James Franklin opens up to Pat McAfee about his firing, legacy, and future at Virginia Tech
James Franklin details his Penn State exit on the Pat McAfee Show and explains why Virginia Tech is the reset he believes can revive his championship push.
James Franklin walked into the Pat McAfee Show carrying the weight of 12 years at Penn State — a tenure that built consistency, delivered big moments, but ultimately ended in collapse and controversy. He didn’t dance around the topic. Instead, he used the platform to explain what went wrong in State College and why he believes Virginia Tech represents something more than just a fresh start.
Franklin reflects on Penn State’s collapse, his exit, and the decade that shaped him
Franklin’s departure from Penn State did not come quietly. A top-five preseason ranking disintegrated into a six-game losing streak, a 3-3 start set the stage for his dismissal, and by mid-October, Franklin’s 12-year era ended with a single line in a press release. Stability gave way to uncertainty, and a playoff program stumbled into crisis.
McAfee wasted no time getting to the heart of the matter.
“You get let go from Penn State early in the year after a couple-game slide that I don’t think you or anybody could have expected,” he told Franklin. The coach did not flinch.
“I’m forever grateful for that time and experience,” Franklin said. “We’re very proud of what we were able to achieve there. The last three years, we had more success than anybody in the country but four programs,” he said. “When I left Vanderbilt, went to Penn State, I brought 16 people with me. I didn’t do this by myself. I’ve had great people around me and that’s what it’s all about. . . [We were] A few plays away from playing for the national championship. . . In this industry of coaching, we all go through highs and lows. At some point, if you’re coaching, you’re going to get fired.”

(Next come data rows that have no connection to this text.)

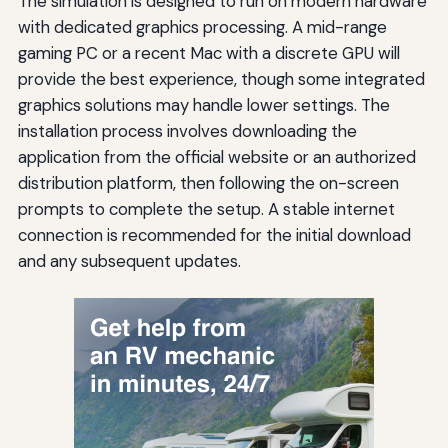
The simulation is designed to run on modern hardware
with dedicated graphics processing. A mid-range
gaming PC or a recent Mac with a discrete GPU will
provide the best experience, though some integrated
graphics solutions may handle lower settings. The
installation process involves downloading the
application from the official website or an authorized
distribution platform, then following the on-screen
prompts to complete the setup. A stable internet
connection is recommended for the initial download
and any subsequent updates.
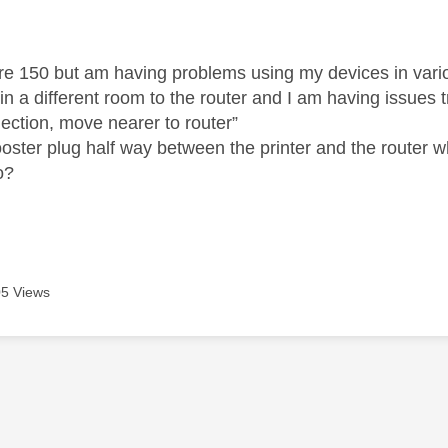
age was authored by:
fibre 150 but am having problems using my devices in var
 in a different room to the router and I am having issues 
nection, move nearer to router”
ooster plug half way between the printer and the router w
o?
5 Views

Franklin makes it clear that he’s not done coaching elite football
When Franklin sat down with ESPN’s College GameDay weeks ago and declared he was still a championship football coach, Penn State fans weren’t buying it. McAfee circled back to that moment during the interview, asking Franklin if he’d reflected on those words since. Franklin didn’t hesitate. His response sounded like a coach who still believes he belongs in the conversation at the top of the sport.
“There hasn’t been too many guys that have been a head coach in the SEC, a head coach in the Big Ten,” Franklin said. “I’m going to take all those experiences and pour them into my time here at Virginia Tech.”
For a decade, Franklin lived inside a pressure cooker. Expectations rose faster than the program could keep up. The final years turned into a cycle of marquee losses, fan unrest, and an administration running out of patience.
Now, what took years at Vanderbilt and Penn State might take only a single offseason in Blacksburg. The portal and NIL have rewritten the rebuild timeline, and Franklin knows it. Whether Virginia Tech’s infrastructure can support that kind of rapid transformation is another question entirely — but Franklin clearly believes the blueprint exists now in ways it didn’t a decade ago.
“College football’s changed,” Franklin said. “You have the ability to flip your roster a lot faster than when I took over those other two programs.”
Now, armed with portal flexibility and a conference path that might actually lead somewhere, Franklin has the opportunity to crawl out from under the crushing weight of his expectations at State College and redefine himself at a new program.